═══ MATERIAL FOR THIS TASK ═══

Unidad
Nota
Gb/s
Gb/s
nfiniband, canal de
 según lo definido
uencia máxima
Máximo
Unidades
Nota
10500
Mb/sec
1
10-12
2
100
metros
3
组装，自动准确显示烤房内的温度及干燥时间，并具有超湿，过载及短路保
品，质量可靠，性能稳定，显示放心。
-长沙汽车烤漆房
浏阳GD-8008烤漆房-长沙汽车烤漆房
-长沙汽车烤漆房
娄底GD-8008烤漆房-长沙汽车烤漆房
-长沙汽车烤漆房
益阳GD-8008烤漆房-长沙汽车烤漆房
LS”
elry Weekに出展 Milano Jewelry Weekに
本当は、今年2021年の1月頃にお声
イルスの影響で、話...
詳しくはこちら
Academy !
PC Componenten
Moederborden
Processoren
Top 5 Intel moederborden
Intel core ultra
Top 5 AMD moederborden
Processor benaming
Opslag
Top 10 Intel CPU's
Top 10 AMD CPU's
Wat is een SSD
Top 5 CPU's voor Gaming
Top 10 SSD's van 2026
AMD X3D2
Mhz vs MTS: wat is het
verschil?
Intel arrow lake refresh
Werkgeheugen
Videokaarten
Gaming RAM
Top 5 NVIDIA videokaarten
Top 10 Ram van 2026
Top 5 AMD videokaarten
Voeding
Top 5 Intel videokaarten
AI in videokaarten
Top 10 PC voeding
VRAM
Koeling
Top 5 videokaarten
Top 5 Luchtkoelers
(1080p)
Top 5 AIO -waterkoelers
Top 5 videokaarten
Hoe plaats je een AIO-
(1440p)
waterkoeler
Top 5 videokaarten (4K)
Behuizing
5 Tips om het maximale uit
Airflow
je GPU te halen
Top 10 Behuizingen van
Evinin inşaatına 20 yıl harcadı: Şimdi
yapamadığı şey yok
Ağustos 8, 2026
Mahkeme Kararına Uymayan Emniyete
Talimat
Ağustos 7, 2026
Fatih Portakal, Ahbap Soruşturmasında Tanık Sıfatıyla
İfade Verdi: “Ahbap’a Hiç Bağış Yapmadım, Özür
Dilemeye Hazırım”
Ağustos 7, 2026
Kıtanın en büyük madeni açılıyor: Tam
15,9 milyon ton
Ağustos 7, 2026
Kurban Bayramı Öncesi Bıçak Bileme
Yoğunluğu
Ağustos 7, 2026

═══
═══ MATERIAL FOR THIS TASK ═══

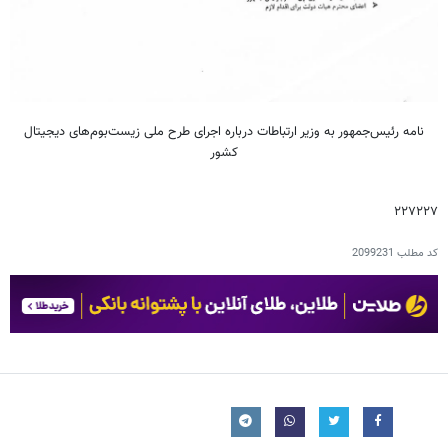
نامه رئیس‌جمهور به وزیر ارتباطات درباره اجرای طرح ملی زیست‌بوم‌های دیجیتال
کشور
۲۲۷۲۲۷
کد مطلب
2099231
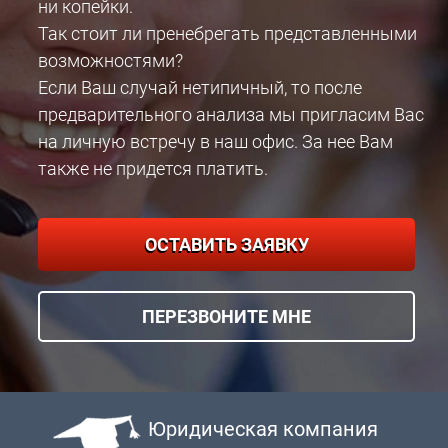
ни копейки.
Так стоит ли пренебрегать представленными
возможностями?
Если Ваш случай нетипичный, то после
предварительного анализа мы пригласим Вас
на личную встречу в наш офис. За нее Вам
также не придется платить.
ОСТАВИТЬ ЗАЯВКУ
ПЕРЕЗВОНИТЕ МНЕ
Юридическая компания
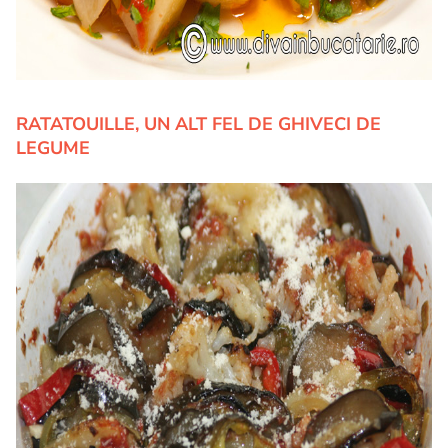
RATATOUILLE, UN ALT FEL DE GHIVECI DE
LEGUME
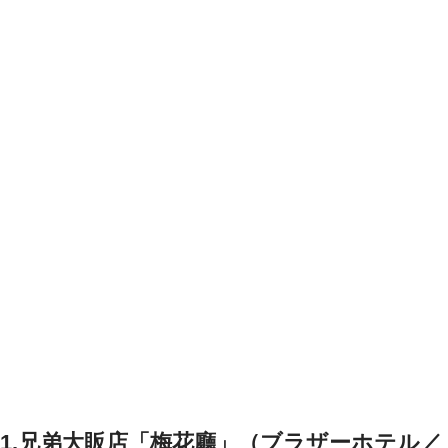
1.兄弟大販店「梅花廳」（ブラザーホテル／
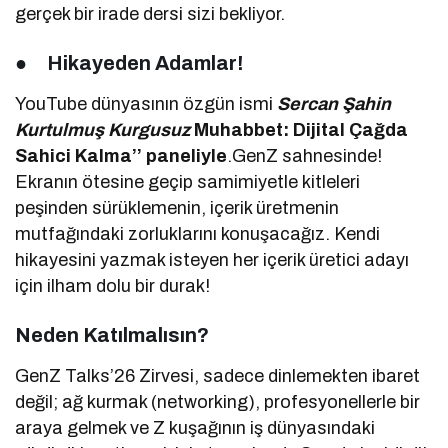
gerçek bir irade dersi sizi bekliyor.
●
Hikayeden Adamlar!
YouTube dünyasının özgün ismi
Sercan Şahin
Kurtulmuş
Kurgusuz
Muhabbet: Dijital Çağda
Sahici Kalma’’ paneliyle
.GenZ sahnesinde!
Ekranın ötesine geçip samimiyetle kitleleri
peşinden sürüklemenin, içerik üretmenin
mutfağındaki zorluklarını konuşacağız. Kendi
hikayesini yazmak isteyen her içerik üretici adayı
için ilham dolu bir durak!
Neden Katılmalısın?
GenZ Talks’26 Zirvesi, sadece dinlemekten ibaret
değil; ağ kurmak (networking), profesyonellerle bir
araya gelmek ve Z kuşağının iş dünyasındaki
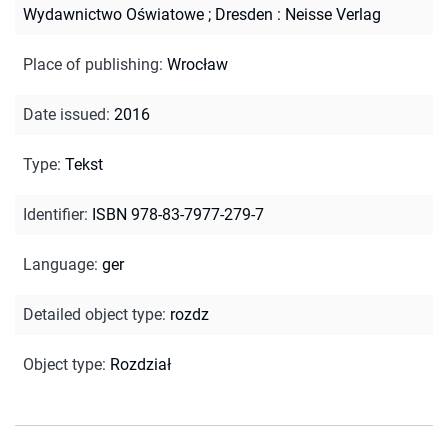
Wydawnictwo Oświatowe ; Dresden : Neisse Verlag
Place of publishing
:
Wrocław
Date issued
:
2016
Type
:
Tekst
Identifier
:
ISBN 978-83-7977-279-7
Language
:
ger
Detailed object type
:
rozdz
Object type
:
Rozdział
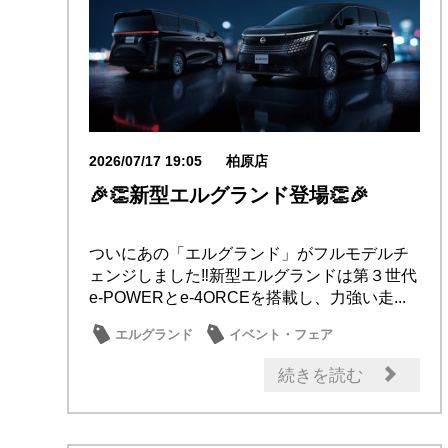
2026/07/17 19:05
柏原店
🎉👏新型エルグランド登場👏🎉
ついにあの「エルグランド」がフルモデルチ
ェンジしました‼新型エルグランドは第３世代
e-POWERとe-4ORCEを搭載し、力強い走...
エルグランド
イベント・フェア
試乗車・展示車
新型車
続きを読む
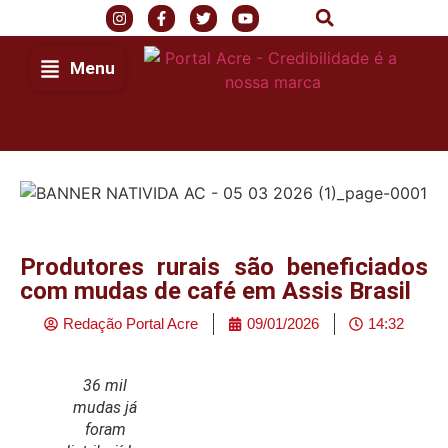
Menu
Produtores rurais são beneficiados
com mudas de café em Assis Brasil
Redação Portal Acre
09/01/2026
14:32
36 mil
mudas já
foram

═══

TASK DETAILS
Please copy each line of the material that has the string "mudas" somewhere in it.

ANSWER TO THIS EXERCISE
com mudas de café em Assis Brasil
mudas já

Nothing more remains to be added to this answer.